Decay develops when acid attacks happen more often than your saliva can repair the damage between them. This is why the number of separate sugar exposures per day matters far more than the total quantity of sugar eaten.
The Two Factors That Determine Your Risk
1. Frequency of sugar exposure. Each time you consume anything sugary — including fruit juice, squash, sweetened tea or coffee, and snacking through the day — you trigger a fresh acid attack that lasts up to an hour.
Eating a large amount of sugar in one sitting is far less damaging than the same amount spread across many small exposures.
Tips:
Confine sugar-containing food and drink to mealtimes only, rather than grazing between meals.
Limit yourself to a maximum of 3–4 separate sugar exposures per day, ideally fewer.
Still, sparkling or flavoured water without sugar is a decay-safe substitute for squash, juice, or soft drinks.
Tea and coffee are safe unsweetened; adding sugar creates a separate acid attack.
Be aware of ‘hidden’ frequent exposures: sipping sugary drinks over a long period, sucking sweets or mints, and constant snacking are the most damaging patterns, even when the food itself seems minor.
2. Plaque control. Plaque left in place for 24 hours or more is when bacteria mature into a form that produces significantly more acid.

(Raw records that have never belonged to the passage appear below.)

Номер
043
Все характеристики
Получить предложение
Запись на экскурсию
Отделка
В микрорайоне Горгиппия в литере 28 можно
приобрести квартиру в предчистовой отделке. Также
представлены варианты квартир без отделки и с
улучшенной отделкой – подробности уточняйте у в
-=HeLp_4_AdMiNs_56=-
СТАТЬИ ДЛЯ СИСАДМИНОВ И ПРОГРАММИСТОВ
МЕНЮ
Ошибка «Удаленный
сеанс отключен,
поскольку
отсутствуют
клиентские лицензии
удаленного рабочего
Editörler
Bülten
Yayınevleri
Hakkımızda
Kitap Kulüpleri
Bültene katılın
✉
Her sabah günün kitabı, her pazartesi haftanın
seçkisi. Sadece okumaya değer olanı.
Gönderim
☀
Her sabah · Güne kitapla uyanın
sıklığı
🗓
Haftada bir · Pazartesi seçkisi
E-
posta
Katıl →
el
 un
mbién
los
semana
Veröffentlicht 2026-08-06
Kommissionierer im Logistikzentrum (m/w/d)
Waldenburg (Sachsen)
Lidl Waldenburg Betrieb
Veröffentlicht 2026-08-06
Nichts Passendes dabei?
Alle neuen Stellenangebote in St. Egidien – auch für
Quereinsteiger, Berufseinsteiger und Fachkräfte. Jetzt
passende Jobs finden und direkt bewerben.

The goal of cleaning is not just ‘brushing’ in general, but the complete mechanical disruption of plaque at the gumline and between teeth, twice a day, without exception.
Tips:
Brush for two minutes, twice daily, with a fluoride toothpaste.
Clean between your teeth once a day using floss or interdental brushes; this is where a toothbrush cannot reach and where a large proportion of decay begins.

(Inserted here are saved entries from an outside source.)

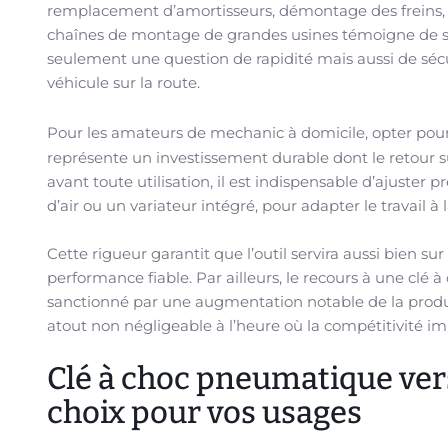
remplacement d’amortisseurs, démontage des freins, op
chaînes de montage de grandes usines témoigne de sa p
seulement une question de rapidité mais aussi de séc
véhicule sur la route.
Pour les amateurs de mechanic à domicile, opter pou
représente un investissement durable dont le retour su
avant toute utilisation, il est indispensable d’ajuster
d’air ou un variateur intégré, pour adapter le travail à 
Cette rigueur garantit que l’outil servira aussi bien su
performance fiable. Par ailleurs, le recours à une clé
sanctionné par une augmentation notable de la producti
atout non négligeable à l’heure où la compétitivité 
Clé à choc pneumatique versu
choix pour vos usages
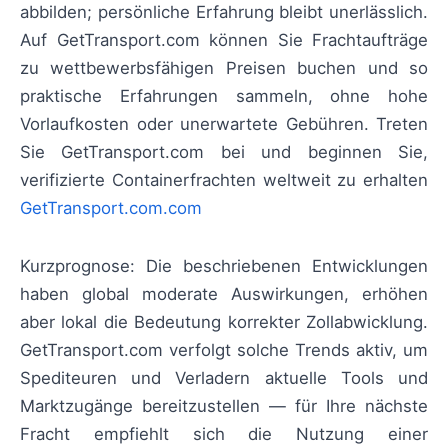
abbilden; persönliche Erfahrung bleibt unerlässlich.
Auf GetTransport.com können Sie Frachtaufträge
zu wettbewerbsfähigen Preisen buchen und so
praktische Erfahrungen sammeln, ohne hohe
Vorlaufkosten oder unerwartete Gebühren. Treten
Sie GetTransport.com bei und beginnen Sie,
verifizierte Containerfrachten weltweit zu erhalten
GetTransport.com.com
Kurzprognose: Die beschriebenen Entwicklungen
haben global moderate Auswirkungen, erhöhen
aber lokal die Bedeutung korrekter Zollabwicklung.
GetTransport.com verfolgt solche Trends aktiv, um
Spediteuren und Verladern aktuelle Tools und
Marktzugänge bereitzustellen — für Ihre nächste
Fracht empfiehlt sich die Nutzung einer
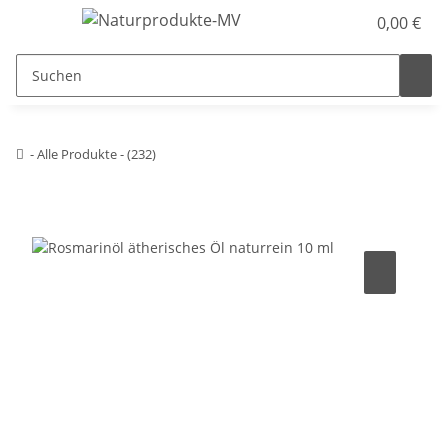
0,00 €
- Alle Produkte - (232)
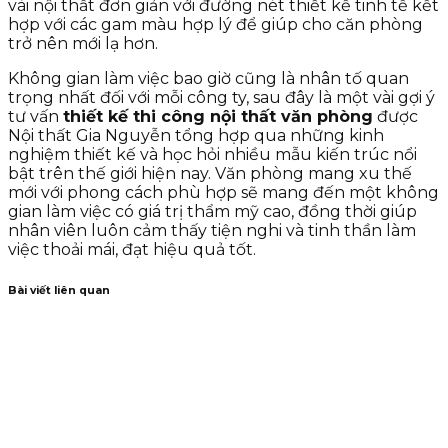
vài nội thất đơn giản với đường nét thiết kế tinh tế kết
hợp với các gam màu hợp lý để giúp cho căn phòng
trở nên mới lạ hơn.
Không gian làm việc bao giờ cũng là nhân tố quan
trọng nhất đối với mỗi công ty, sau đây là một vài gợi ý
tư vấn
thiết kế thi công nội thất văn phòng
được
Nội thất Gia Nguyễn tổng hợp qua những kinh
nghiệm thiết kế và học hỏi nhiều mẫu kiến trúc nổi
bật trên thế giới hiện nay. Văn phòng mang xu thế
mới với phong cách phù hợp sẽ mang đến một không
gian làm việc có giá trị thẩm mỹ cao, đồng thời giúp
nhân viên luôn cảm thấy tiện nghi và tinh thần làm
việc thoải mái, đạt hiệu quả tốt.
Bài viết liên quan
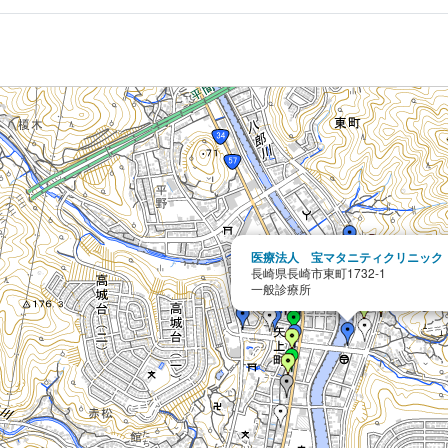
医療法人 宝マタニティクリニック
長崎県長崎市東町1732-1
一般診療所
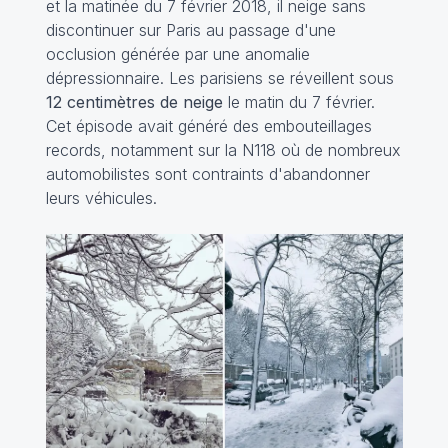
et la matinée du 7 février 2018, il neige sans
discontinuer sur Paris au passage d'une
occlusion générée par une anomalie
dépressionnaire. Les parisiens se réveillent sous
12 centimètres de neige
le matin du 7 février.
Cet épisode avait généré des embouteillages
records, notamment sur la N118 où de nombreux
automobilistes sont contraints d'abandonner
leurs véhicules.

Do not rinse with water after brushing — spit out excess toothpaste and leave the fluoride in contact with your teeth.
An electric toothbrush with a pressure sensor removes plaque more reliably than manual brushing for most people.
What Has Less Influence On Your Risk
Diet quality in general, snack ‘healthiness’, tooth position, and genetics are sometimes raised as causes of decay. These play a minor role at most. Reliably reducing sugar frequency and improving plaque control will have a far greater effect on your risk than any other single change, and are the two areas this guide focuses your effort on.

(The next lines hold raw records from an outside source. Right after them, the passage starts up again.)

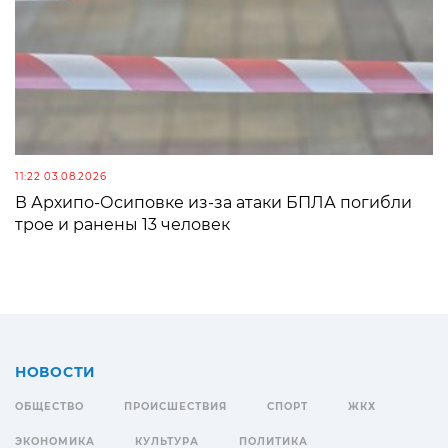
11:22 03.08.2026
В Архипо-Осиповке из-за атаки БПЛА погибли
трое и ранены 13 человек
НОВОСТИ
ОБЩЕСТВО
ПРОИСШЕСТВИЯ
СПОРТ
ЖКХ
ЭКОНОМИКА
КУЛЬТУРА
ПОЛИТИКА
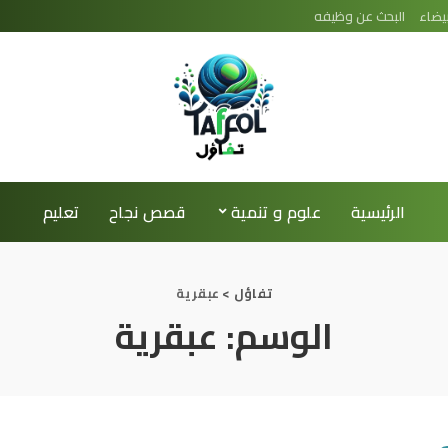
يضاء
البحث عن وظيفه
الرئيسية
علوم و تنمية
قصص نجاح
تعليم
تفاؤل
>
عبقرية
الوسم:
عبقرية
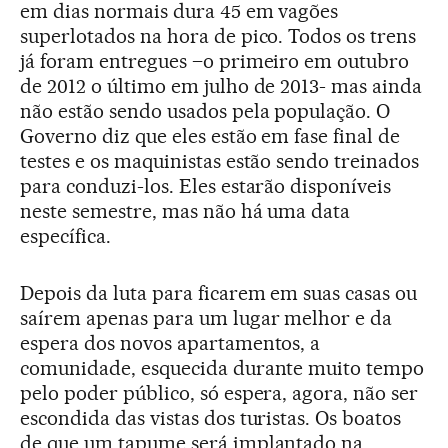
em dias normais dura 45 em vagões
superlotados na hora de pico. Todos os trens
já foram entregues –o primeiro em outubro
de 2012 o último em julho de 2013- mas ainda
não estão sendo usados pela população. O
Governo diz que eles estão em fase final de
testes e os maquinistas estão sendo treinados
para conduzi-los. Eles estarão disponíveis
neste semestre, mas não há uma data
específica.
Depois da luta para ficarem em suas casas ou
saírem apenas para um lugar melhor e da
espera dos novos apartamentos, a
comunidade, esquecida durante muito tempo
pelo poder público, só espera, agora, não ser
escondida das vistas dos turistas. Os boatos
de que um tapume será implantado na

What We Will Do To Support You
Apply fluoride varnish at your recall visits to strengthen enamel and reduce sensitivity.
Review your risk at each check-up and adjust this plan if needed.
Take low-dose radiographs at appropriate intervals to catch any decay between teeth at the earliest, most treatable stage.
Discuss a prescription-strength fluoride toothpaste with you if your risk remains high despite these changes.
If you have questions about anything in this guide, please raise them at your next appointment. We are always happy to talk through the reasoning behind your personal plan.